● **Exercise aim**
The copy should hold exactly the lines below from the one that contains "mensen in Nederland" through the one that contains "Thule Motion XT" and nothing else, so no pictures.
(Data section Opens)
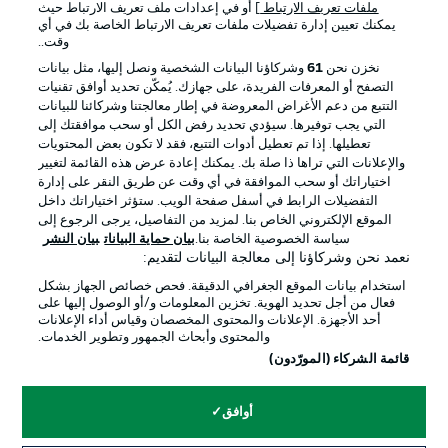
ملفات تعريف الارتباط
] أو في إعدادات ملف تعريف الارتباط حيث
يمكنك تعيين إدارة تفضيلات ملفات تعريف الارتباط الخاصة بك في أي
الإعلانات
الإخطارات القانونية
وقت..
إدارة التفضيلات
بيان الخصوصية
نخزن نحن
61
وشركاؤنا البيانات الشخصية ونصل إليها، مثل بيانات
التصفح أو المعرفات الفريدة، على جهازك. يُمكّن تحديد أوافق تقنيات
شروط الاستخدام
القنوات الناقلة
التتبع من دعم الأغراض المعروضة في إطار معالجتنا وشركائنا للبيانات
الوظائف
جهة النشر
التي يجب توفيرها. سيؤدي تحديد رفض الكل أو سحب موافقتك إلى
تعطيلها. إذا تم تعطيل أدوات التتبع، فقد لا تكون بعض المحتويات
تواصل معنا
اللاعبون
والإعلانات التي تراها ذا صلة بك. يمكنك إعادة عرض هذه القائمة لتغيير
اختياراتك أو سحب الموافقة في أي وقت عن طريق النقر على إدارة
التفضيلات الرابط في أسفل صفحة الويب. ستؤثر اختياراتك داخل
الموقع الإلكتروني الخاص بنا. لمزيد من التفاصيل، يرجى الرجوع إلى
سياسة الخصوصية الخاصة بنا.
بيان حماية البيانات
بيان النشر
نعمد نحن وشركاؤنا إلى معالجة البيانات لتقديم:
استخدام بيانات الموقع الجغرافي الدقيقة. فحص خصائص الجهاز بشكل
فعال من أجل تحديد الهوية. تخزين المعلومات و/أو الوصول إليها على
أحد الأجهزة. الإعلانات والمحتوى المخصصان وقياس أداء الإعلانات
والمحتوى وأبحاث الجمهور وتطوير الخدمات.
© 2026 Bundesliga-Gruppe GmbH
قائمة الشركاء (المورّدون)
اختر اللغة
أوافق
العربية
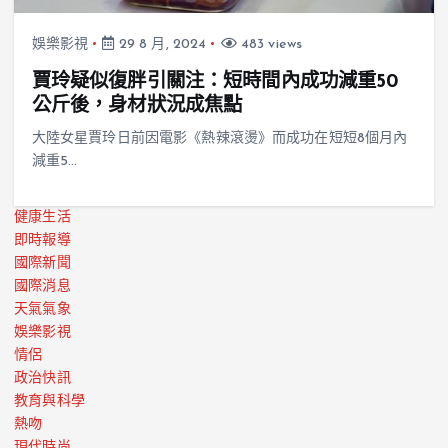
娛樂影視
29 8 月, 2024
483 views
賈玲疑似復胖引關注：短時間內成功減重50
公斤後，身材狀況成焦點
大陸女星賈玲日前因電影《熱辣滾燙》而成功在短短8個月內
減重5…
健康生活
即時報導
國際新聞
國際消息
天氣氣象
娛樂影視
情侶
政治快訊
教育與科學
熱吻
現代時尚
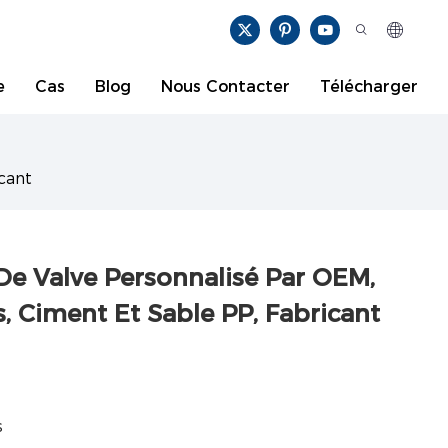
e
Cas
Blog
Nous Contacter
Télécharger
cant
e Valve Personnalisé Par OEM,
, Ciment Et Sable PP, Fabricant
s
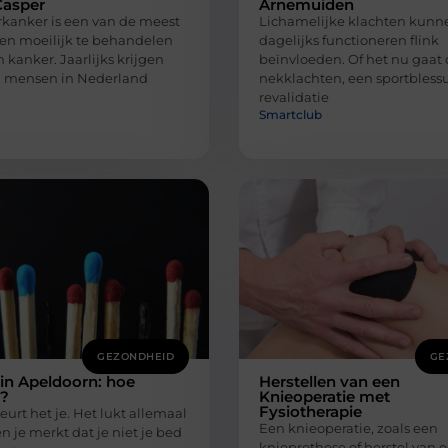
Casper
Arnemuiden
rkanker is een van de meest
Lichamelijke klachten kunne
 en moeilijk te behandelen
dagelijks functioneren flink
kanker. Jaarlijks krijgen
beïnvloeden. Of het nu gaat
 mensen in Nederland
nekklachten, een sportblessu
revalidatie
Smartclub
GEZONDHEID
GE
in Apeldoorn: hoe
Herstellen van een
r?
Knieoperatie met
Fysiotherapie
urt het je. Het lukt allemaal
Een knieoperatie, zoals een
n je merkt dat je niet je bed
knieprothese of herstel van 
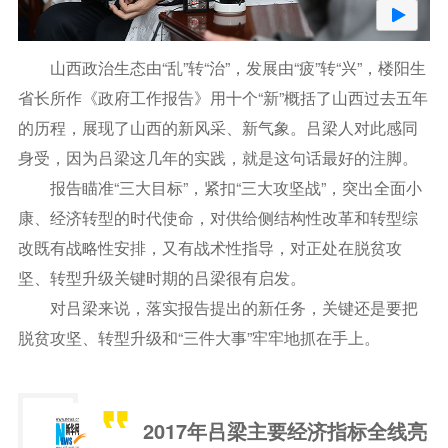
山西政治生态由“乱”转“治”，发展由“疲”转“兴”，楼阳生
省长所作《政府工作报告》用十个“新”概括了山西过去五年
的历程，展现了山西的新风采、新气象。吕梁人对此感同
身受，因为吕梁这几年的实践，就是这句话最好的注脚。
报告瞄准“三大目标”，紧扣“三大攻坚战”，突出全面小
康、经济转型的时代使命，对供给侧结构性改革和转型综
改既有战略性安排，又有战术性指导，对正处在脱贫攻
坚、转型升级关键时期的吕梁很有启发。
对吕梁来说，落实报告提出的新任务，关键还是要把
脱贫攻坚、转型升级和“三件大事”牢牢地抓在手上。
2017年吕梁主要经济指标全线亮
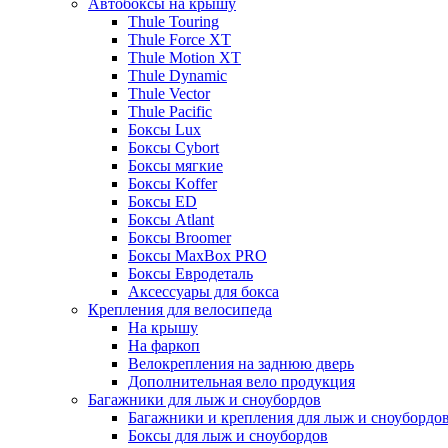
Автобоксы на крышу
Thule Touring
Thule Force XT
Thule Motion XT
Thule Dynamic
Thule Vector
Thule Pacific
Боксы Lux
Боксы Cybort
Боксы мягкие
Боксы Koffer
Боксы ED
Боксы Atlant
Боксы Broomer
Боксы MaxBox PRO
Боксы Евродеталь
Аксессуары для бокса
Крепления для велосипеда
На крышу
На фаркоп
Велокрепления на заднюю дверь
Дополнительная вело продукция
Багажники для лыж и сноубордов
Багажники и крепления для лыж и сноубордо
Боксы для лыж и сноубордов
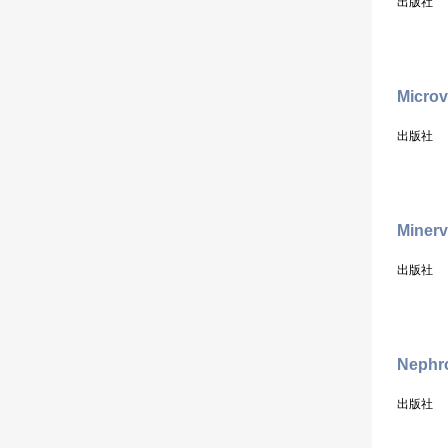
出版社
Microv
出版社
Minerv
出版社
Nephro
出版社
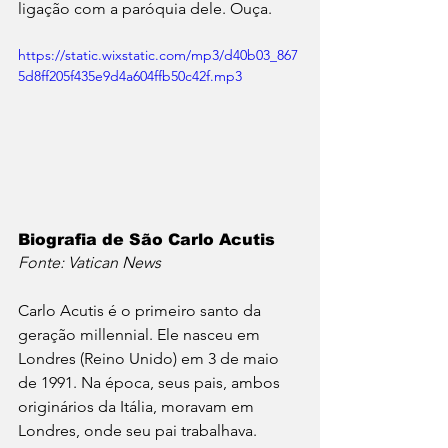
ligação com a paróquia dele. Ouça.
https://static.wixstatic.com/mp3/d40b03_867
5d8ff205f435e9d4a604ffb50c42f.mp3
Biografia de São Carlo Acutis
Fonte: Vatican News
Carlo Acutis é o primeiro santo da 
geração millennial. Ele nasceu em 
Londres (Reino Unido) em 3 de maio 
de 1991. Na época, seus pais, ambos 
originários da Itália, moravam em 
Londres, onde seu pai trabalhava.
(Data section Closes)
● **Answer**
 mensen in Nederland
nekklachten, een sportblessu
revalidatie
Smartclub
GEZONDHEID
GE
in Apeldoorn: hoe
Herstellen van een
r?
Knieoperatie met
Fysiotherapie
urt het je. Het lukt allemaal
Een knieoperatie, zoals een
n je merkt dat je niet je bed
knieprothese of herstel van 
山西政治生态由“乱”转“治”，发展由“疲”转“兴”，楼阳生
省长所作《政府工作报告》用十个“新”概括了山西过去五年
的历程，展现了山西的新风采、新气象。吕梁人对此感同
身受，因为吕梁这几年的实践，就是这句话最好的注脚。
报告瞄准“三大目标”，紧扣“三大攻坚战”，突出全面小
康、经济转型的时代使命，对供给侧结构性改革和转型综
改既有战略性安排，又有战术性指导，对正处在脱贫攻
坚、转型升级关键时期的吕梁很有启发。
对吕梁来说，落实报告提出的新任务，关键还是要把
脱贫攻坚、转型升级和“三件大事”牢牢地抓在手上。
2017年吕梁主要经济指标全线亮
Автобоксы на крышу
Thule Touring
Thule Force XT
Thule Motion XT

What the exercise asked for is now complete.